1. The reflection type display screen is characterized by comprising a top substrate, a filling layer and an array substrate, wherein the filling layer is arranged between the top substrate and the array substrate, the top substrate comprises a top electrode, the filling layer comprises a filling medium, the array substrate comprises a plurality of pixel units, each pixel unit comprises a substrate, a thin film transistor and a pixel electrode, an insulating layer is arranged between the pixel electrode and the thin film transistor, the insulating layer is provided with a contact hole, the pixel electrode extends along a first direction at the contact hole until the pixel electrode is electrically connected with the thin film transistor, a compensation part extending along the first direction is arranged at the position corresponding to the contact hole, and the distance between the top electrode and the pixel electrode is the same in the first direction.

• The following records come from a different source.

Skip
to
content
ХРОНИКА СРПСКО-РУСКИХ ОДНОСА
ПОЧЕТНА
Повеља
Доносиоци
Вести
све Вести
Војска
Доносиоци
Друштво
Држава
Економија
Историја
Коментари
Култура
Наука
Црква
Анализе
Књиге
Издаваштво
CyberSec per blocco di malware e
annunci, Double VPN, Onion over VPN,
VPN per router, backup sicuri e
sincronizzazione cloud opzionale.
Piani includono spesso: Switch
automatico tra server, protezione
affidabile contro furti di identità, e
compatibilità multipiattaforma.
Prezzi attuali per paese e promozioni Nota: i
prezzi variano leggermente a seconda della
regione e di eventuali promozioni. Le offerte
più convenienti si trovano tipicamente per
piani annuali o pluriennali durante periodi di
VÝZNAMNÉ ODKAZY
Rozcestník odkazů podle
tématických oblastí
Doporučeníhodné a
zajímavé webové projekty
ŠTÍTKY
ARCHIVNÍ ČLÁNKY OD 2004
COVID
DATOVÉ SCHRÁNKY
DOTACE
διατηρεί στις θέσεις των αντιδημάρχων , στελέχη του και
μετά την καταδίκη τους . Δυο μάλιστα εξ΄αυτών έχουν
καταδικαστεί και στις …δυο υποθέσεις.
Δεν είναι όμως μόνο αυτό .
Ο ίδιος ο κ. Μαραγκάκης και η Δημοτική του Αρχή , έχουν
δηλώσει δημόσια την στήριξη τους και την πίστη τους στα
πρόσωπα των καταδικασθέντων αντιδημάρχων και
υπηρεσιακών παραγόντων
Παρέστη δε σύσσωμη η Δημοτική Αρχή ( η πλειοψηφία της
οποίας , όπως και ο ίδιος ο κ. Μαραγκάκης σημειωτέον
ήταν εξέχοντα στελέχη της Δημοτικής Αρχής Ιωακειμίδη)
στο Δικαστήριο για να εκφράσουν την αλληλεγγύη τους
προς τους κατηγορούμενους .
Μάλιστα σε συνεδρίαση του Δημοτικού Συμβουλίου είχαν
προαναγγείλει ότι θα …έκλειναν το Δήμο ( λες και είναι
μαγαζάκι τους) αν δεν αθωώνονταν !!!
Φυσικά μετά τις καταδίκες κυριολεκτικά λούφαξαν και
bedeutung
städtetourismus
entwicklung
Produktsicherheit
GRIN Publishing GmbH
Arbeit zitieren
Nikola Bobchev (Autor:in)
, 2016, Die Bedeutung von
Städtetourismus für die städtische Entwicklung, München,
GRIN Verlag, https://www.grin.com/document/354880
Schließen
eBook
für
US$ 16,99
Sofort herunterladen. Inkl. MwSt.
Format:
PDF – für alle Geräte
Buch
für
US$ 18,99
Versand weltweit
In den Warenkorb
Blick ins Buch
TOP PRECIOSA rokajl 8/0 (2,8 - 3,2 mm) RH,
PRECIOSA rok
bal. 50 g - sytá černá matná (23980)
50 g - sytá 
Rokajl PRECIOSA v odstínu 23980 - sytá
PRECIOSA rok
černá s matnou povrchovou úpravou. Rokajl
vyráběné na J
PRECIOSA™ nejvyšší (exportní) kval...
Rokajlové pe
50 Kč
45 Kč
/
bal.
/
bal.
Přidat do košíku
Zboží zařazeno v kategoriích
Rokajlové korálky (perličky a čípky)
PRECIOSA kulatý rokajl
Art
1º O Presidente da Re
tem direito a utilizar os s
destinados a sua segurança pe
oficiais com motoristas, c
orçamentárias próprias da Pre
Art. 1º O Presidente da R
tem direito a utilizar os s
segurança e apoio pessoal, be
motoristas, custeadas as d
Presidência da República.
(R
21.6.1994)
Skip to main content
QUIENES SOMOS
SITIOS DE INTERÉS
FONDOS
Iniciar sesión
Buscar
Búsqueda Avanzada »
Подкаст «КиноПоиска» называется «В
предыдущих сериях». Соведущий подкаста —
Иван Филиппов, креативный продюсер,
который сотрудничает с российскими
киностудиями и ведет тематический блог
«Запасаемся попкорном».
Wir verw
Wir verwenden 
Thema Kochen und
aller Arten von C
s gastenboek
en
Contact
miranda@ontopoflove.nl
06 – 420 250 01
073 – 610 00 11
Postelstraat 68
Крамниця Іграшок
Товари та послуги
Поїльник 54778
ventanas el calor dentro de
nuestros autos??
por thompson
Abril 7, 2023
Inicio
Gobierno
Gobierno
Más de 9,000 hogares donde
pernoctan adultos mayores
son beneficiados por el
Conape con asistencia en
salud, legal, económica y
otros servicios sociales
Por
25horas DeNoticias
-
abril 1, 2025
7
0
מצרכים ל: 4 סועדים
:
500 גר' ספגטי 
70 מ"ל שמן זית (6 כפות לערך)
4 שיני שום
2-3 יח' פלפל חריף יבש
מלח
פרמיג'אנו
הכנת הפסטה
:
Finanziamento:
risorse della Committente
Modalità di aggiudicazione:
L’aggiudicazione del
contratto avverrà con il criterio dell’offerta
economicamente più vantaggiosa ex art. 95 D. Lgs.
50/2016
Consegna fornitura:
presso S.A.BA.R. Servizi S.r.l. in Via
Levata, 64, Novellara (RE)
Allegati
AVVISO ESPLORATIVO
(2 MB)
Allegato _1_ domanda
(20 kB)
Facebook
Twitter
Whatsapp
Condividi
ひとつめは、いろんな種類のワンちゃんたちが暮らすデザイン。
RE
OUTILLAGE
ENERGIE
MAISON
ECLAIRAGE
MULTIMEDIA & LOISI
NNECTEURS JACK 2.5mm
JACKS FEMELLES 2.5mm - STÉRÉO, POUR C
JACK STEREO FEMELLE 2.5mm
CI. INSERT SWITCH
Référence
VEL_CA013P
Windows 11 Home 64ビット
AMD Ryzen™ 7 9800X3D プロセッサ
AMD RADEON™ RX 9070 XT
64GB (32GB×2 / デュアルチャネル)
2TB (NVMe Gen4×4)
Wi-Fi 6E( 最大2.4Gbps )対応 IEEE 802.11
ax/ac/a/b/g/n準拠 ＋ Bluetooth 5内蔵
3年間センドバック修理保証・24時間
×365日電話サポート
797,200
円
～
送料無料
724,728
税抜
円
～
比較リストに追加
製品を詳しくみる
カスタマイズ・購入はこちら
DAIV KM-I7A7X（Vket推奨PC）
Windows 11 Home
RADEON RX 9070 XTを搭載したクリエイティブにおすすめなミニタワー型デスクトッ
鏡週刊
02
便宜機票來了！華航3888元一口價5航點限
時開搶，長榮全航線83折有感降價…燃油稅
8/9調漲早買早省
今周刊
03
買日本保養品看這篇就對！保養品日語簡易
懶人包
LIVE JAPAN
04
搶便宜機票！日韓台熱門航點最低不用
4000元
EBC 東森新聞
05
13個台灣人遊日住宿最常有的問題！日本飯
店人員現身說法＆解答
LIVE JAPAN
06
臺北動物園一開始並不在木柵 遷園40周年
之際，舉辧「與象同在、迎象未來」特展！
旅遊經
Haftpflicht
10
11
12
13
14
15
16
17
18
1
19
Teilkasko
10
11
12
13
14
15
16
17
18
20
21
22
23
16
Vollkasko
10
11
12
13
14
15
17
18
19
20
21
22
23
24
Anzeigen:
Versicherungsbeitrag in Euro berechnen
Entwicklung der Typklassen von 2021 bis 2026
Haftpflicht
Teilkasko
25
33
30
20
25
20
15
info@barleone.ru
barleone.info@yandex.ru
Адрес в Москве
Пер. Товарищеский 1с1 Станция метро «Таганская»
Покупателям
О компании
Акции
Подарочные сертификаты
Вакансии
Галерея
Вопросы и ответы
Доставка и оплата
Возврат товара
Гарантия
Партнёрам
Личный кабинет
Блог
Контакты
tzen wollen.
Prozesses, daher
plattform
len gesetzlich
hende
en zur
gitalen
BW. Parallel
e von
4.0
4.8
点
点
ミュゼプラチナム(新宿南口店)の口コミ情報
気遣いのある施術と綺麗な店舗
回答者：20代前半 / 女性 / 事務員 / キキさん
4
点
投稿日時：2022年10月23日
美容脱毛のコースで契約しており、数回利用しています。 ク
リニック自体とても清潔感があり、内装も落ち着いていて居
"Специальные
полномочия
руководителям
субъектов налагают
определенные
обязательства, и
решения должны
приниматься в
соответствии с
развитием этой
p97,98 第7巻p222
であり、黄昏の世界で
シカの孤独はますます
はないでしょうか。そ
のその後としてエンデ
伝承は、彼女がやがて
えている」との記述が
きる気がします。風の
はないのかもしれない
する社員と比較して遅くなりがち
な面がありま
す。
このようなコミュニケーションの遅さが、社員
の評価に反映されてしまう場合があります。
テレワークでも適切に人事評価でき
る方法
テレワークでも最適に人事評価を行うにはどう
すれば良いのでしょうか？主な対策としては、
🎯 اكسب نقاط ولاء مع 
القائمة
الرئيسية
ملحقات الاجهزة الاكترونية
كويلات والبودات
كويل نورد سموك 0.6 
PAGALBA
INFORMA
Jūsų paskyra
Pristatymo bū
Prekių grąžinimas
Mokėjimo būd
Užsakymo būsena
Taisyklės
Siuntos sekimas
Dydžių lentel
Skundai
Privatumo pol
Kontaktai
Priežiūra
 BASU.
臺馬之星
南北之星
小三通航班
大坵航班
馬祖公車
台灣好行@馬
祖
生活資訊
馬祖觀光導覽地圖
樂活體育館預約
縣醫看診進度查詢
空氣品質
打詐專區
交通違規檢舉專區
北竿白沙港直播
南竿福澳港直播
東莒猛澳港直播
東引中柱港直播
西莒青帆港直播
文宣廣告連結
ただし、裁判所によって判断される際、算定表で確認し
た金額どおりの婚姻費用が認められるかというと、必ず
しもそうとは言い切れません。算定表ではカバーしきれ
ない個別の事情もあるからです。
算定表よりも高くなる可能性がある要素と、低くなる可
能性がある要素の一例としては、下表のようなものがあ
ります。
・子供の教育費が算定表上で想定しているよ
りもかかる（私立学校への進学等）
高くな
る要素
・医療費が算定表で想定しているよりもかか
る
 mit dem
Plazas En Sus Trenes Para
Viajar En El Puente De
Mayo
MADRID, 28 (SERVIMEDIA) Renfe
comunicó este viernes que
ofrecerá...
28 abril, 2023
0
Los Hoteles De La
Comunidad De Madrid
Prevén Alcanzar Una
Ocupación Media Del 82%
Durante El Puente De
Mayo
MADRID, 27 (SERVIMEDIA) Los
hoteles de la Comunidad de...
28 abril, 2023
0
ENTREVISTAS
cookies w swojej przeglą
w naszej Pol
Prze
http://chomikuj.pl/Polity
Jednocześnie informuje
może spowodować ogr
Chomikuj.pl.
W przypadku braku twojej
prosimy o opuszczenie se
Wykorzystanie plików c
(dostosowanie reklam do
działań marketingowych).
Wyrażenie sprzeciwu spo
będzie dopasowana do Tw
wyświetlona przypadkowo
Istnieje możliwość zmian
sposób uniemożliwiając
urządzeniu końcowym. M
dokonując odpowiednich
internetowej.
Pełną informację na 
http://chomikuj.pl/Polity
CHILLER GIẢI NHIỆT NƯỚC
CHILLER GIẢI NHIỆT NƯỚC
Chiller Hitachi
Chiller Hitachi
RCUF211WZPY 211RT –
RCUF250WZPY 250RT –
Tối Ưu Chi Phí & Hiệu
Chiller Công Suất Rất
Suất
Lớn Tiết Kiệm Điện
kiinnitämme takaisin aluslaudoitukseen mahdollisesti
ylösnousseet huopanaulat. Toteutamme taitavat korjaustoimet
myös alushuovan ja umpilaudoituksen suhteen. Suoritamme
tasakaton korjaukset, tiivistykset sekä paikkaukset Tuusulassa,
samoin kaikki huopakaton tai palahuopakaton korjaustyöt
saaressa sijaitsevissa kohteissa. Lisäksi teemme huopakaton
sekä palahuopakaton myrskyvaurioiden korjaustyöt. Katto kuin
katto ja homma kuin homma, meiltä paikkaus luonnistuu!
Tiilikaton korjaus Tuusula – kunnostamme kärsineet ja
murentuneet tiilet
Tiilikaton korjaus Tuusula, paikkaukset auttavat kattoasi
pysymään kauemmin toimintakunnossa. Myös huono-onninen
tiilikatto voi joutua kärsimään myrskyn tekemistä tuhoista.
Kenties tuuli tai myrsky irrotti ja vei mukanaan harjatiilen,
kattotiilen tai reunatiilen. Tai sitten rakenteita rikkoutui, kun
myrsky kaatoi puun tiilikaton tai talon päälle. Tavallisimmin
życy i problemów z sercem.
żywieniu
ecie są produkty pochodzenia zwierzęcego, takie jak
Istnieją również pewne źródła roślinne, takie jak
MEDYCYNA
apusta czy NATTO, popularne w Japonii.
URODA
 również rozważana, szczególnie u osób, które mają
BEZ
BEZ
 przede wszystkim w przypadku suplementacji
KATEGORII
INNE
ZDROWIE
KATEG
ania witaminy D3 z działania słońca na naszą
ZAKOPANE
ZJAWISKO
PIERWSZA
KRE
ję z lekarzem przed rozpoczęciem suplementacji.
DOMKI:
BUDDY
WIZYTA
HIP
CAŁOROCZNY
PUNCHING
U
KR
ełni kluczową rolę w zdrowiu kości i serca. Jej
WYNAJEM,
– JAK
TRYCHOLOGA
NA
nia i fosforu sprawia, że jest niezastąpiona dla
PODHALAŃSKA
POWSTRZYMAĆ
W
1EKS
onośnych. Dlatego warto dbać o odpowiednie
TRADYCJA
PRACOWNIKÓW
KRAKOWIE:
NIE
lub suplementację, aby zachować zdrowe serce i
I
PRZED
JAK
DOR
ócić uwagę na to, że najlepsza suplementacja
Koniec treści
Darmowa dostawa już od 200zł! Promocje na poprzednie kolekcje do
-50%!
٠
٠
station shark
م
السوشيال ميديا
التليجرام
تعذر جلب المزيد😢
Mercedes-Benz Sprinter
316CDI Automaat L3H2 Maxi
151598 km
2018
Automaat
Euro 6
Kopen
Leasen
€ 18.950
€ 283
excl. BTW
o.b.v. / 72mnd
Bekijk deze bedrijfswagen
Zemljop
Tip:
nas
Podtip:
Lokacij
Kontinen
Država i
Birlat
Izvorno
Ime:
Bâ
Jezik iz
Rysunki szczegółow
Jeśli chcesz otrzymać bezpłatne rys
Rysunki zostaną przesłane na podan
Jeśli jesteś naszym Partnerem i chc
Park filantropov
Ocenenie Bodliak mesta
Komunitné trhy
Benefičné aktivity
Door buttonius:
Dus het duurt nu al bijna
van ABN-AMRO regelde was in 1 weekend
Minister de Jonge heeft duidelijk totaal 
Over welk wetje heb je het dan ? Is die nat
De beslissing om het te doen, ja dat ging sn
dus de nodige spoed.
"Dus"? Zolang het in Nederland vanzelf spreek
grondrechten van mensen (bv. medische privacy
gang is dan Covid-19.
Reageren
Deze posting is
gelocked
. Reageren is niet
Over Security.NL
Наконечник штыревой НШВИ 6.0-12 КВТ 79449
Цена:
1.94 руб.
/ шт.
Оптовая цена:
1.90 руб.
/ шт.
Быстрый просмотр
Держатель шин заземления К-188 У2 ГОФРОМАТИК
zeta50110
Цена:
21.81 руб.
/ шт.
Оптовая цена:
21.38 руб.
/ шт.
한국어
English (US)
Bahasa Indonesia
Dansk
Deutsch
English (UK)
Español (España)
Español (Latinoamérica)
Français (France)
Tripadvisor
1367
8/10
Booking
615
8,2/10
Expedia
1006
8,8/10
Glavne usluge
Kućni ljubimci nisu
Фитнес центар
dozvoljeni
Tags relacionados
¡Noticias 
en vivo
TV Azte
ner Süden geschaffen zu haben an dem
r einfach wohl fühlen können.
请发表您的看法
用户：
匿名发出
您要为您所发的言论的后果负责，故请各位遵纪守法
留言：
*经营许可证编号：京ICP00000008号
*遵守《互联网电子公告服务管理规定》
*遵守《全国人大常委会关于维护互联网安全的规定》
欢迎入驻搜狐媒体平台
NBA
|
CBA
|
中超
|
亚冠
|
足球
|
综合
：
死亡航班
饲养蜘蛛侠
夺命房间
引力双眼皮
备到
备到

2. The reflective display screen of claim 1, wherein the contact hole and the compensation portion have the same longitudinal section pattern.

3. The reflective display screen of claim 1, wherein a transparent material is filled between the compensation portion and the top substrate.

4. A reflective display screen as claimed in claim 3, wherein the transparent material is a photoresist.

5. The reflective display screen of claim 1, wherein a common electrode is further provided in each of the pixel units, and a pattern of the pixel electrode in a projection direction covers a pattern of the common electrode in the projection direction.

6. The reflective display screen of claim 1, wherein the thin film transistor includes a gate electrode, a semiconductor, a source electrode, and a drain electrode, the drain electrode and the pixel electrode being electrically connected to each other at the contact hole.

7. The reflective display screen of claim 1, wherein the top substrate further has a color filter disposed thereon, the color filter disposed between the top substrate and the top electrode.

8. The reflective display screen of claim 1, further comprising scan lines and data lines, the scan lines and data lines intersecting each other to form a plurality of pixel cells.

9. The reflective display screen of claim 1, wherein the fill medium is one of an electronic paste, an electronic ink, or a liquid crystal.

10. An electronic device comprising the reflective display of any one of claims 1-9.